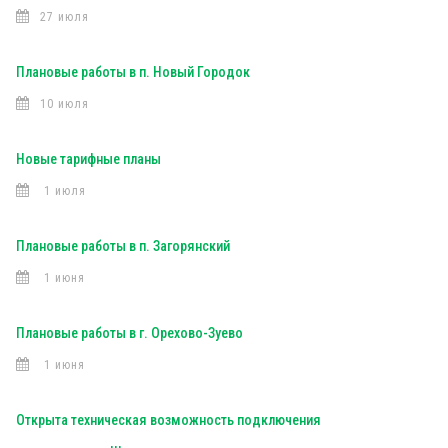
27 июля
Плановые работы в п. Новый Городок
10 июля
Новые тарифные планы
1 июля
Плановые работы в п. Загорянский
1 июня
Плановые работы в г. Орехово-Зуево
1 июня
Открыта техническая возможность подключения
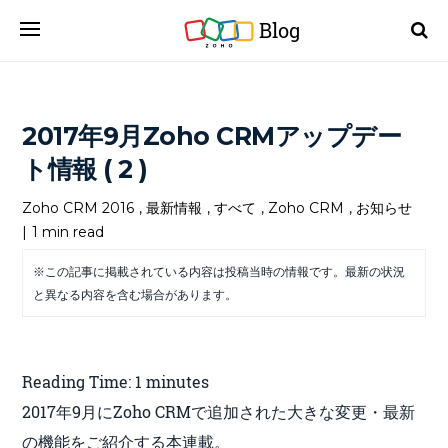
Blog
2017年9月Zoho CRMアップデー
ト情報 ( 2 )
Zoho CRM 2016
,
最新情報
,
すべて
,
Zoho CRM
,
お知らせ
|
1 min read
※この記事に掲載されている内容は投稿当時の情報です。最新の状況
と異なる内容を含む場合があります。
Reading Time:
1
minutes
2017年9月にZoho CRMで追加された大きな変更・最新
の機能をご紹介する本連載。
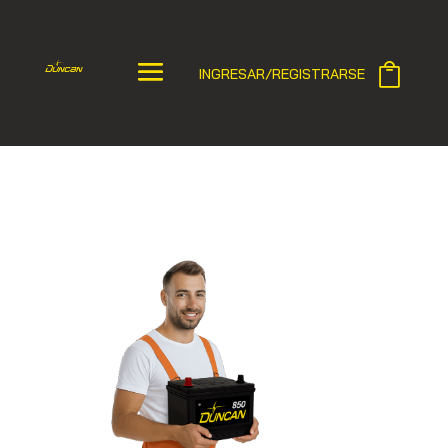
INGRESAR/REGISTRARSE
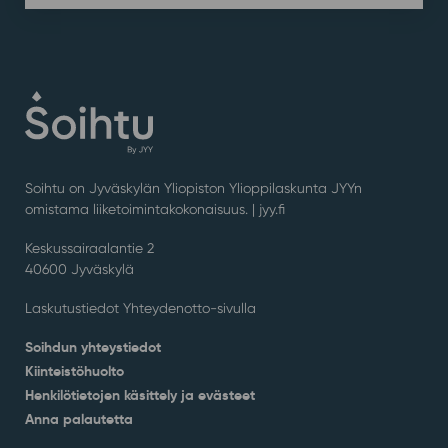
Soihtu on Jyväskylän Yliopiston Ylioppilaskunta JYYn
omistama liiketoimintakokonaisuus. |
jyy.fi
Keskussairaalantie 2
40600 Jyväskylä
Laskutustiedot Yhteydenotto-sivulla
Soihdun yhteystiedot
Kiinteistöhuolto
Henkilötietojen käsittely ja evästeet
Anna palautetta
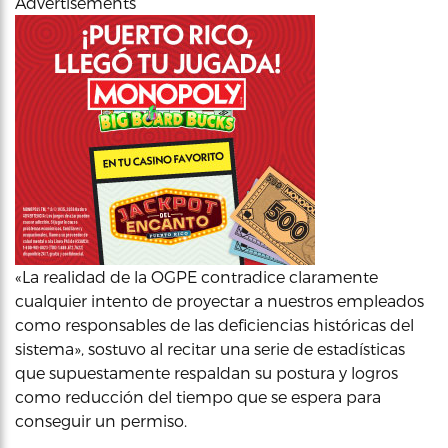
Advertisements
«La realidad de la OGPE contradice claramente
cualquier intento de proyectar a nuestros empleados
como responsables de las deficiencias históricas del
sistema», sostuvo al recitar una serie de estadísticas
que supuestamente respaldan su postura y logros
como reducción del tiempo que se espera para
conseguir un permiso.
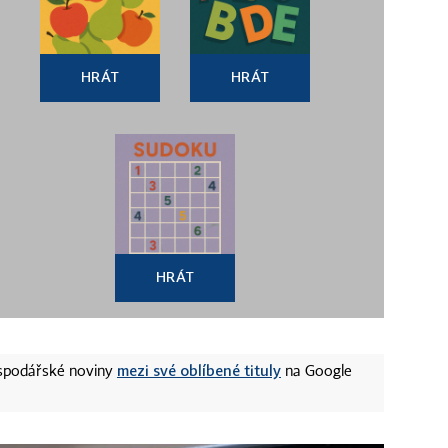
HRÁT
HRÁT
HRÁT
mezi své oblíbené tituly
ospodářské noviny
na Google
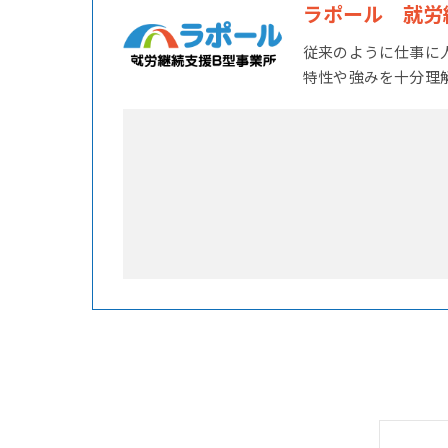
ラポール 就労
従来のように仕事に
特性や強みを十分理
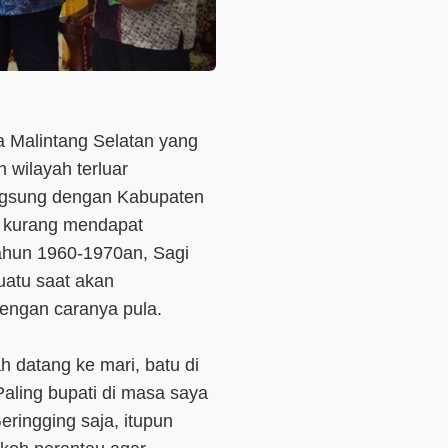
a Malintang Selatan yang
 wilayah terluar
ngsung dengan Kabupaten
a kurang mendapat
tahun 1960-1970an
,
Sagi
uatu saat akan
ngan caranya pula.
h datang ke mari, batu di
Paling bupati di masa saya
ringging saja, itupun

[How to complete this task]
Count the lines of the material above that contain the word "работы", then give only that count.

[Final answer]
3